Un’incoraggiante inversione di tendenza si è registrata a partire dal 4 settembre 2020, quando il Ministro del lavoro libanese ha adottato un nuovo contratto standard per il lavoro domestico con il quale venivano riconosciuti ai lavoratori domestici migranti diritti fondamentali, quali la libertà di movimento e di comunicazione, ferie annuali, il diritto alla malattia retribuita, lavoro straordinario regolarmente retribuito, limiti all’orario di lavoro e il diritto a conservare i propri documenti di identificazione.

Nonostante questi timidi cambiamenti, l’abolizione del sistema della kafala resta un obiettivo ancora lontano da raggiungere, come testimonia la decisione della Suprema Corte amministrativa in Libano che, accogliendo il ricorso delle agenzie del lavoro temporanee, ha sospeso l’applicazione del contratto standard. 

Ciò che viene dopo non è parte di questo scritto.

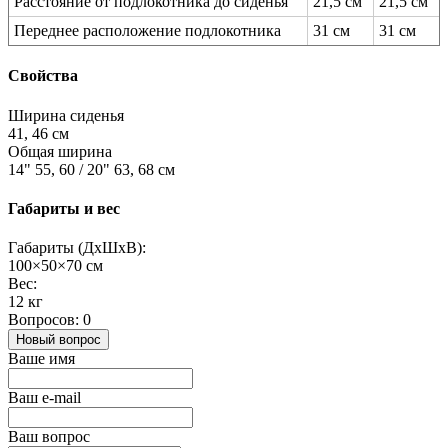
Расстояние от подлокотника до сиденья
21,5 см
21,5 см
Переднее расположение подлокотника
31 см
31 см
Свойства
Ширина cиденья
41, 46 см
Общая ширина
14" 55, 60 / 20" 63, 68 см
Габариты и вес
Габариты (ДхШхВ):
100×50×70 см
Вес:
12 кг
Вопросов: 0
Новый вопрос
Ваше имя
Ваш e-mail
Ваш вопрос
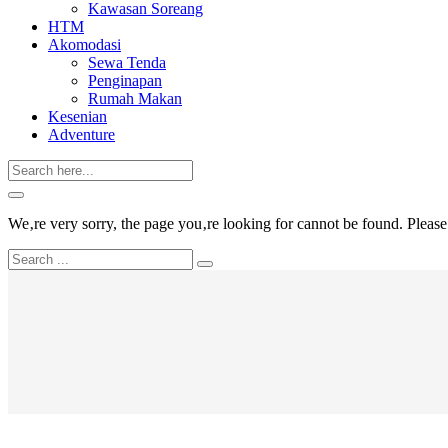
Kawasan Soreang
HTM
Akomodasi
Sewa Tenda
Penginapan
Rumah Makan
Kesenian
Adventure
We‚re very sorry, the page you‚re looking for cannot be found. Please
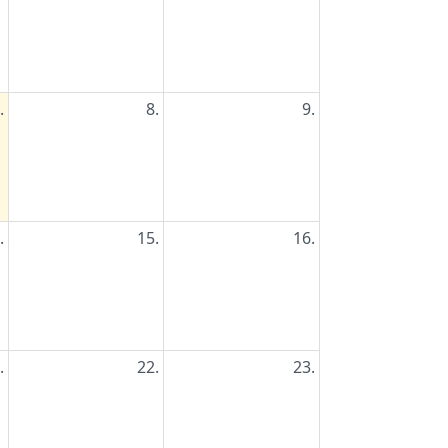
.
8.
9.
.
15.
16.
.
22.
23.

Obiettivo che potrà essere raggiunto solo combinando la puntuale implementazione delle garanzie minime dei lavoratori domestici migranti con una massiccia opera di sensibilizzazione e di informazione da condurre tanto in Libano quanto nei Paesi di origine dei migranti e delle migranti, affinché siano sufficientemente informati circa l’esistenza del sistema della kafala e dei rischi a cui andranno incontro, dal momento che le agenzie di lavoro ingaggiano con l’inganno i lavoratori domestici nei loro Paesi di origine, giovandosi della disinformazione e della costrizione.